Errors measured in natural-log units ≈ percentage errors: Another interesting property of the logarithm is that errors in predicting the logged series can be interpreted as approximate percentage errors in predicting the original series, albeit the percentages are relative to the forecast values, not the actual values. (Normally one interprets the "percentage error" to be the error expressed as a percentage of the actual value, not the forecast value, although the statistical properties of percentage errors are usually very similar regardless of whether the percentages are calculated relative to actual values or forecasts.)
Thus, if you use least-squares estimation to fit a linear forecasting model to logged data, you are implicitly minimizing mean squared percentage error, rather than mean squared error in the original units, which is probably a good thing if the log transformation was appropriate in the first place. And if you look at the error statistics in logged units, you can interpret them as percentages if they are not too large--say, if their standard deviation is 0.1 or less.

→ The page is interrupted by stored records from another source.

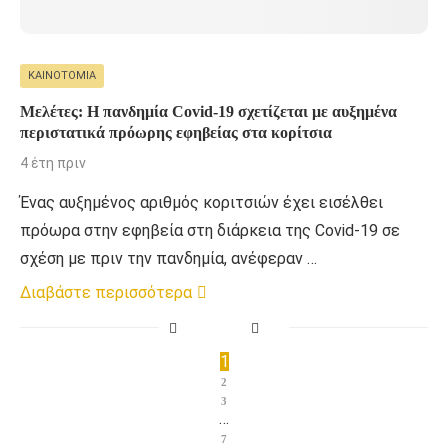
ΚΑΙΝΟΤΟΜΊΑ
Mελέτες: Η πανδημία Covid-19 σχετίζεται με αυξημένα
περιστατικά πρόωρης εφηβείας στα κορίτσια
4 έτη πριν
Ένας αυξημένος αριθμός κοριτσιών έχει εισέλθει
πρόωρα στην εφηβεία στη διάρκεια της Covid-19 σε
σχέση με πριν την πανδημία, ανέφεραν …
Διαβάστε περισσότερα
1
2
3
…
7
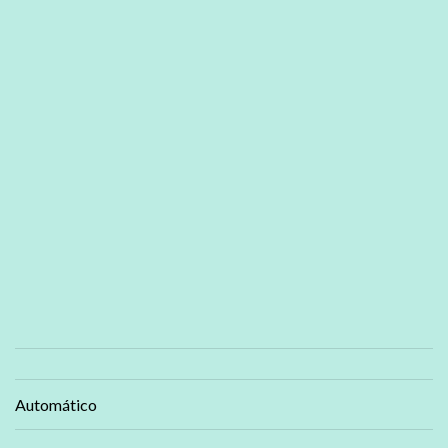
Automático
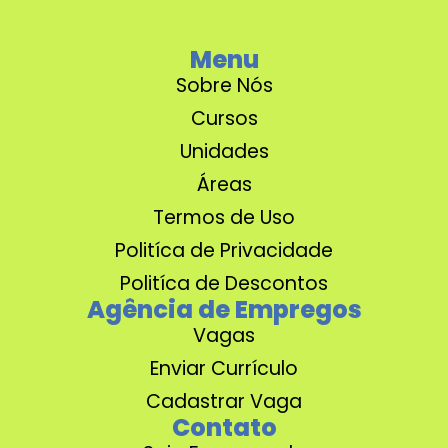
Menu
Sobre Nós
Cursos
Unidades
Áreas
Termos de Uso
Politíca de Privacidade
Politíca de Descontos
Agência de Empregos
Vagas
Enviar Currículo
Cadastrar Vaga
Contato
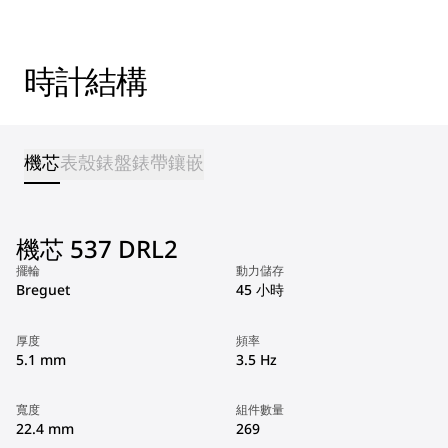
時計結構
機芯
表殼
錶盤
錶帶
鑲嵌
機芯 537 DRL2
擺輪
動力儲存
Breguet
45 小時
厚度
頻率
5.1 mm
3.5 Hz
寬度
組件數量
22.4 mm
269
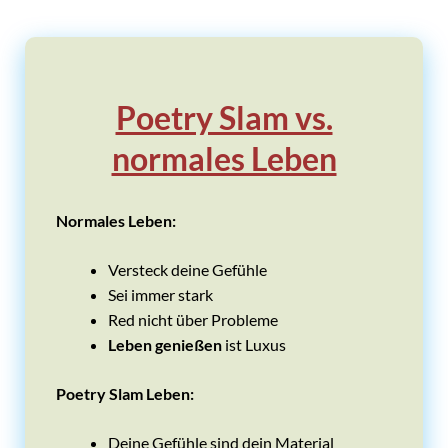
Poetry Slam vs.
normales Leben
Normales Leben:
Versteck deine Gefühle
Sei immer stark
Red nicht über Probleme
Leben genießen
ist Luxus
Poetry Slam Leben:
Deine Gefühle sind dein Material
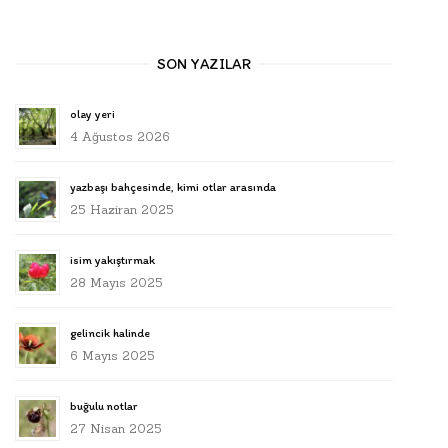
SON YAZILAR
olay yeri
4 Ağustos 2026
yazbaşı bahçesinde, kimi otlar arasında
25 Haziran 2025
isim yakıştırmak
28 Mayıs 2025
gelincik halinde
6 Mayıs 2025
buğulu notlar
27 Nisan 2025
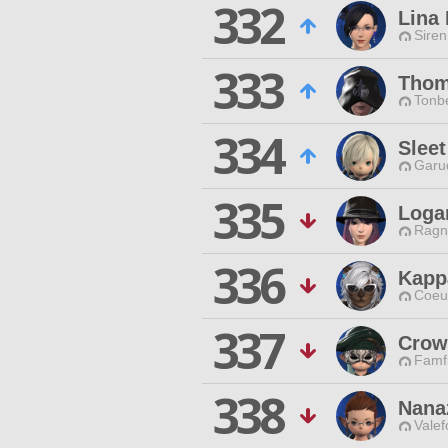
332
Lina 
Siren
333
Thom
Tonbe
334
Slee
Garu
335
Loga
Ragn
336
Kapp
Coeur
337
Crow
Famfr
338
Nanaz
Valef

Within this range, the standard deviation of the errors in predicting a logged series is approximately the standard deviation of the percentage errors in predicting the original series, and the mean absolute error (MAE) in predicting a logged series is approximately the mean absolute percentage error (MAPE) in predicting the original series. (I am using a benchmark of 0.1 here because at that point a 2 standard deviation variation, the critical value for a 95% confidence interval, would be 0.2, and the correspondence between diff-logs and percentages begins to fall off pretty rapidly beyond that as shown in the table above. If the error standard deviation in logged units is larger than 0.1, you ought to calculate confidence limits in logged units and then un-log their lower and upper values separately by using the EXP function.)
Coefficients in log-log regressions ≈ proportional percentage changes: In many economic situations (particularly price-demand relationships), the marginal effect of one variable on the expected value of another is linear in terms of percentage changes rather than absolute changes. In such cases, applying a natural log or diff-log transformation to both dependent and independent variables may be appropriate. This issue will be discussed in more detail in the regression chapter of these notes. In particular, part 3 of the beer sales regression example illustrates an application of the log transformation in modeling the effect of price on demand, including how to use the EXP (exponential) function to “un-log” the forecasts and confidence limits to convert them back into the units of the original data.